Aim of the task — Where in the listing does the word "майбутнє" appear? Report each line that holds it.

Data extracts —
>>>

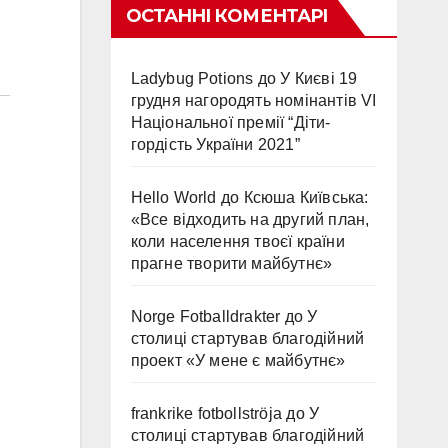
ОСТАННІ КОМЕНТАРІ
Ladybug Potions
до
У Києві 19
грудня нагородять номінантів VI
Національної премії “Діти-
гордість України 2021”
Hello World
до
Ксюша Київська:
«Все відходить на другий план,
коли населення твоєї країни
прагне творити майбутнє»
Norge Fotballdrakter
до
У
столиці стартував благодійний
проект «У мене є майбутнє»
frankrike fotbollströja
до
У
столиці стартував благодійний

<<<

Result of the task —
прагне творити майбутнє»
проект «У мене є майбутнє»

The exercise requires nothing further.